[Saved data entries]
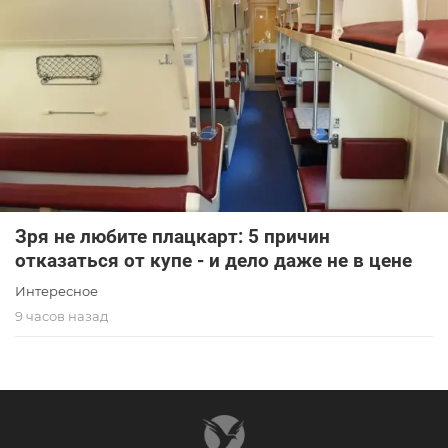
Зря не любите плацкарт: 5 причин
отказаться от купе - и дело даже не в цене
Интересное
9 часов назад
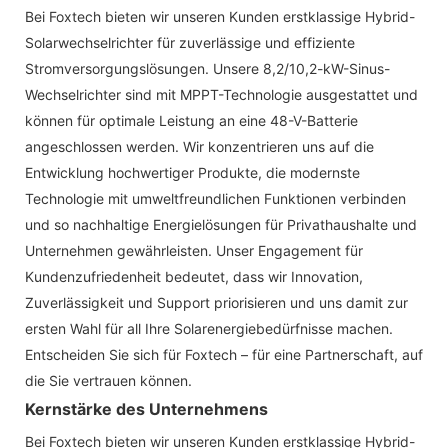
Bei Foxtech bieten wir unseren Kunden erstklassige Hybrid-
Solarwechselrichter für zuverlässige und effiziente
Stromversorgungslösungen. Unsere 8,2/10,2-kW-Sinus-
Wechselrichter sind mit MPPT-Technologie ausgestattet und
können für optimale Leistung an eine 48-V-Batterie
angeschlossen werden. Wir konzentrieren uns auf die
Entwicklung hochwertiger Produkte, die modernste
Technologie mit umweltfreundlichen Funktionen verbinden
und so nachhaltige Energielösungen für Privathaushalte und
Unternehmen gewährleisten. Unser Engagement für
Kundenzufriedenheit bedeutet, dass wir Innovation,
Zuverlässigkeit und Support priorisieren und uns damit zur
ersten Wahl für all Ihre Solarenergiebedürfnisse machen.
Entscheiden Sie sich für Foxtech – für eine Partnerschaft, auf
die Sie vertrauen können.
Kernstärke des Unternehmens
Bei Foxtech bieten wir unseren Kunden erstklassige Hybrid-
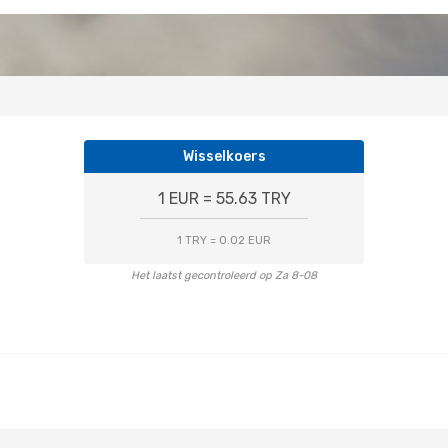
Wisselkoers
1 EUR = 55.63 TRY
1 TRY = 0.02 EUR
Het laatst gecontroleerd op Za 8-08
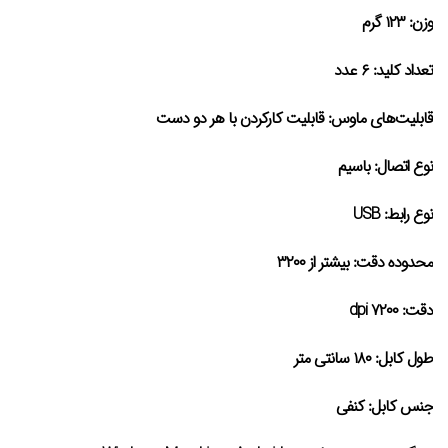
وزن:
۱۲۳ گرم
تعداد کلید:
۶ عدد
قابلیت‌های ماوس:
قابلیت کارکردن با هر دو دست
نوع اتصال:
باسیم
نوع رابط: USB
محدوده دقت:
بیشتر از ۳۲۰۰
دقت:
dpi ۷۲۰۰
طول کابل:
۱۸۰ سانتی متر
جنس کابل:
کنفی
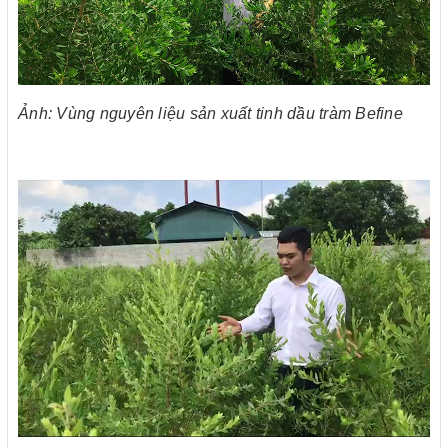
Ảnh: Vùng nguyên liệu sản xuất tinh dầu tràm Befine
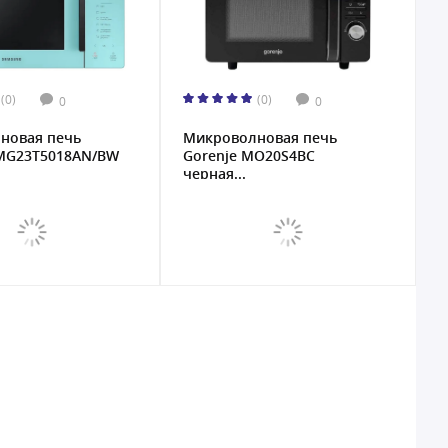
(0)
(0)
0
0
новая печь
Микроволновая печь
MG23T5018AN/BW
Gorenje MO20S4BC
черная...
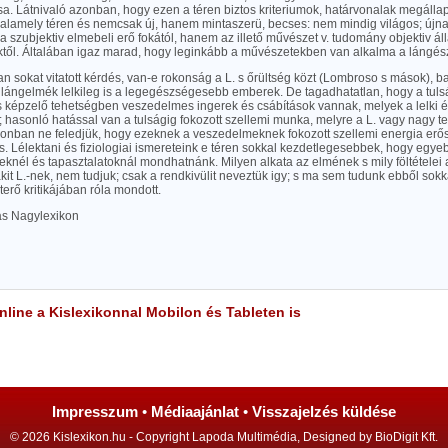
sa. Látnivaló azonban, hogy ezen a téren biztos kriteriumok, határvonalak megállap
valamely téren és nemcsak új, hanem mintaszerü, becses: nem mindig világos; újna
a szubjektiv elmebeli erő fokától, hanem az illető művészet v. tudomány objektiv áll
től. Általában igaz marad, hogy leginkább a művészetekben van alkalma a lángés
n sokat vitatott kérdés, van-e rokonság a L. s őrültség közt (Lombroso s mások), ba
lángelmék lelkileg is a legegészségesebb emberek. De tagadhatatlan, hogy a tul
s képzelő tehetségben veszedelmes ingerek és csábítások vannak, melyek a lelki 
 hasonló hatással van a tulságig fokozott szellemi munka, melyre a L. vagy nagy t
zonban ne feledjük, hogy ezeknek a veszedelmeknek fokozott szellemi energia erő
 is. Lélektani és fiziologiai ismereteink e téren sokkal kezdetlegesebbek, hogy egyeb
knél és tapasztalatoknál mondhatnánk. Milyen alkata az elmének s mily föltételei
kit L.-nek, nem tudjuk; csak a rendkivülit neveztük igy; s ma sem tudunk ebből sokka
eterő kritikájában róla mondott.
las Nagylexikon
line a Kislexikonnal Mobilon és Tableten is
Impresszum
•
Médiaajánlat
•
Visszajelzés küldése
© 2026 Kislexikon.hu - Copyright Lapoda Multimédia, Designed by BioDigit Kft.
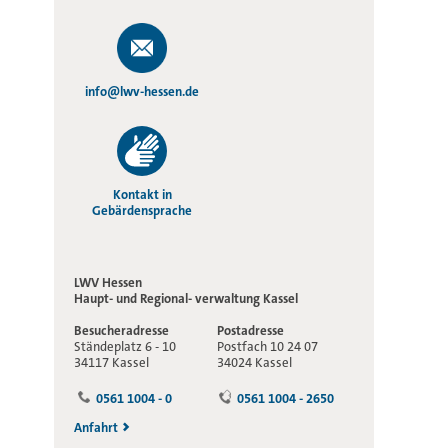
info@lwv-hessen.de
Kontakt in
Gebärdensprache
LWV Hessen
Haupt- und Regional-
verwaltung Kassel
Besucheradresse
Postadresse
Ständeplatz 6 - 10
Postfach 10 24 07
34117 Kassel
34024 Kassel
0561 1004 - 0
0561 1004 - 2650
Anfahrt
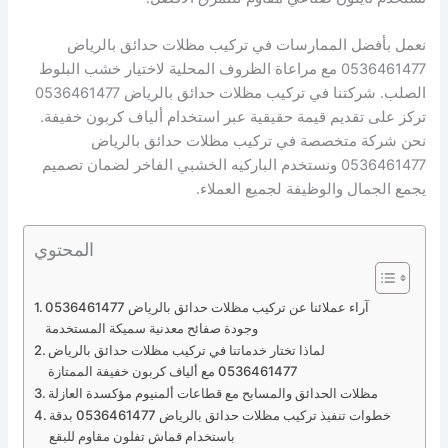
نعمل بأفضل الممارسات في تركيب مظلات حدائق بالرياض
0536461477 مع مراعاة الظروف المحلية لاختيار خشب البلوط
الصلب. شركتنا في تركيب مظلات حدائق بالرياض 0536461477
تركز على تقديم قيمة حقيقية عبر استخدام ألياف كربون خفيفة.
نحن شركة متخصصة في تركيب مظلات حدائق بالرياض
0536461477 ونستخدم الباركيه الخشبي الفاخر لضمان تصميم
يجمع الجمال والوظيفة لجميع العملاء.
المحتوي
آراء عملائنا عن تركيب مظلات حدائق بالرياض 0536461477
وجودة صفائح معدنية سميكة المستخدمة
لماذا تختار خدماتنا في تركيب مظلات حدائق بالرياض
0536461477 مع ألياف كربون خفيفة الممتازة
مظلات الحدائق والمسابح مع قطاعات ألمنيوم مؤكسدة العازلة
خطوات تنفيذ تركيب مظلات حدائق بالرياض 0536461477 بدقة
باستخدام قماش تفلون مقاوم للبقع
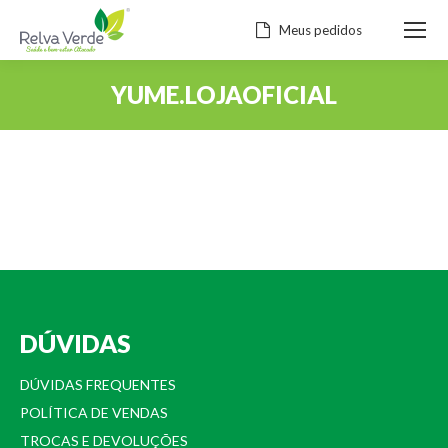
Meus pedidos
YUME.LOJAOFICIAL
Você está aqui:
DÚVIDAS
DÚVIDAS FREQUENTES
POLÍTICA DE VENDAS
TROCAS E DEVOLUÇÕES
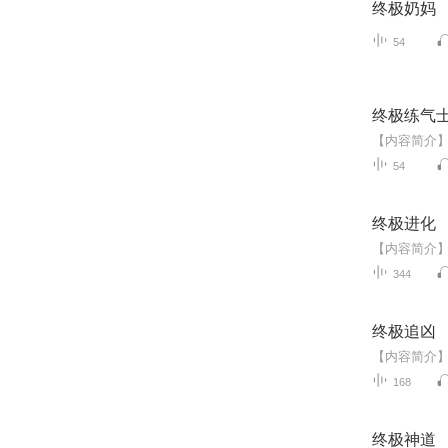
终极奶妈
54
终极练气
54
终极进化
344
终极追凶
168
终极神道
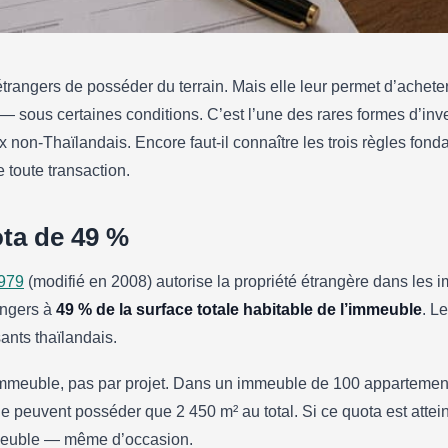
étrangers de posséder du terrain. Mais elle leur permet d’achet
— sous certaines conditions. C’est l’une des rares formes d’inv
en Thaïlande en tant
 non-Thaïlandais. Encore faut-il connaître les trois règles fon
3 règles à ne jamais igno
e toute transaction.
ota de 49 %
979
(modifié en 2008) autorise la propriété étrangère dans les 
rangers à
49 % de la surface totale habitable de l’immeuble
. L
ants thaïlandais.
immeuble, pas par projet. Dans un immeuble de 100 appartemen
ne peuvent posséder que 2 450 m² au total. Si ce quota est attei
meuble — même d’occasion.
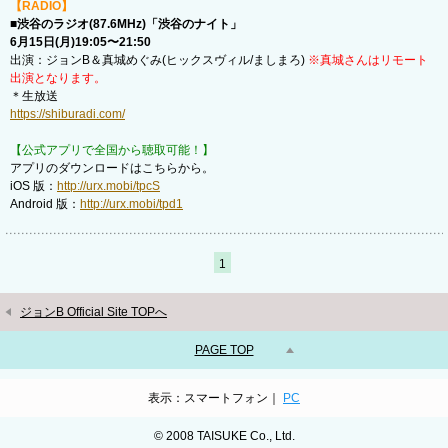
【RADIO】
■渋谷のラジオ(87.6MHz)「渋谷のナイト」
6月15日(月)19:05〜21:50
出演：ジョンB＆真城めぐみ(ヒックスヴィル/ましまろ)
※真城さんはリモート
出演となります。
＊生放送
https://shiburadi.com/
【公式アプリで全国から聴取可能！】
アプリのダウンロードはこちらから。
iOS 版：
http://urx.mobi/tpcS
Android 版：
http://urx.mobi/tpd1
1
ジョンB Official Site TOPへ
PAGE TOP
表示：スマートフォン｜
PC
© 2008 TAISUKE Co., Ltd.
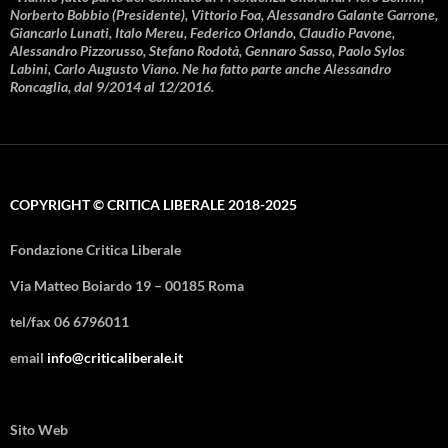
Norberto Bobbio (Presidente), Vittorio Foa, Alessandro Galante Garrone,
Giancarlo Lunati, Italo Mereu, Federico Orlando, Claudio Pavone,
Alessandro Pizzorusso, Stefano Rodotà, Gennaro Sasso, Paolo Sylos
Labini, Carlo Augusto Viano. Ne ha fatto parte anche Alessandro
Roncaglia, dal 9/2014 al 12/2016.
COPYRIGHT © CRITICA LIBERALE 2018-2025
Fondazione Critica Liberale
Via Matteo Boiardo 19 – 00185 Roma
tel/fax 06 6796011
email
info@criticaliberale.it
Sito Web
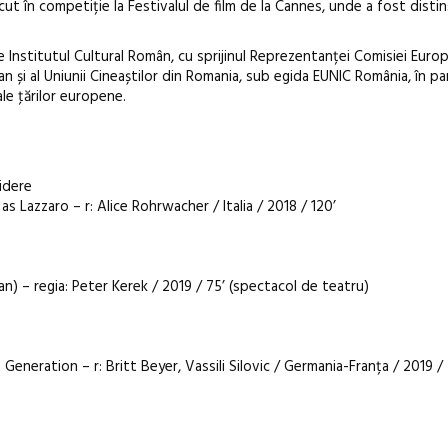
ecut în competiție la Festivalul de film de la Cannes, unde a fost disti
e Institutul Cultural Român, cu sprijinul Reprezentanței Comisiei Europ
n și al Uniunii Cineaștilor din Romania, sub egida EUNIC România, în pa
ale ţărilor europene.
idere
 as Lazzaro – r: Alice Rohrwacher / Italia / 2018 / 120’
n) – regia: Peter Kerek / 2019 / 75’ (spectacol de teatru)
eneration – r: Britt Beyer, Vassili Silovic / Germania-Franța / 2019 /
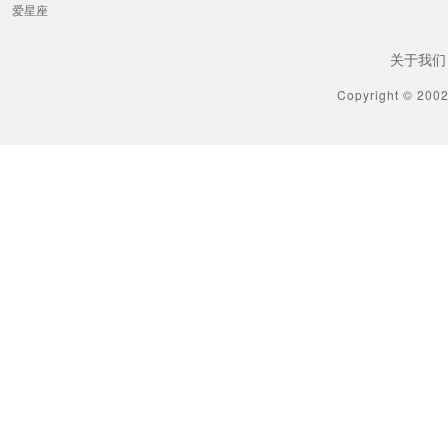
爱星座
关于我们
Copyright © 200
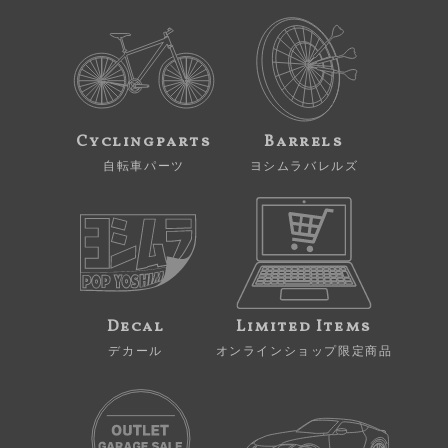
Cyclingparts
Barrels
自転車パーツ
ヨシムラバレルズ
Decal
Limited Items
デカール
オンラインショップ限定商品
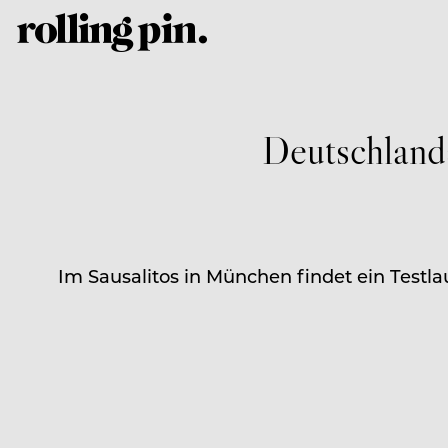
Deutschland
Im Sausalitos in München findet ein Testla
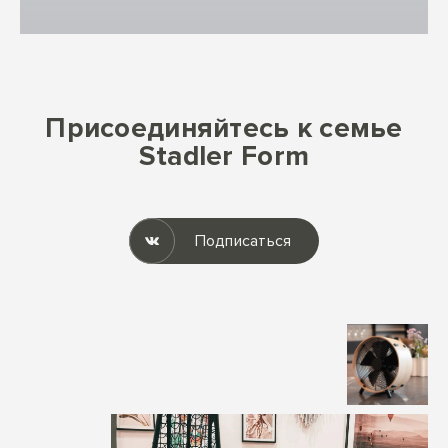
Присоединяйтесь к семье
Stadler Form
Подписаться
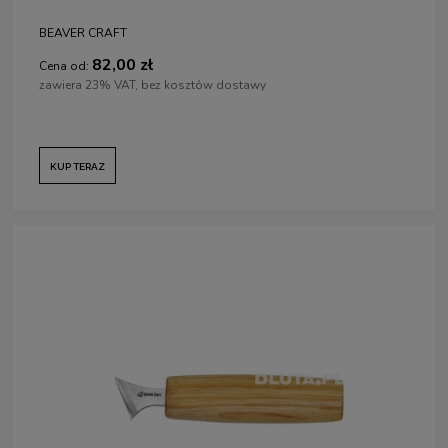
BEAVER CRAFT
82,00 zł
Cena od:
zawiera 23% VAT, bez kosztów dostawy
KUP TERAZ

**What is expected**.
Look through the entries and work out how many lines have the word "Technologie" in them; reply with that number only.

**Exercise answer**.
2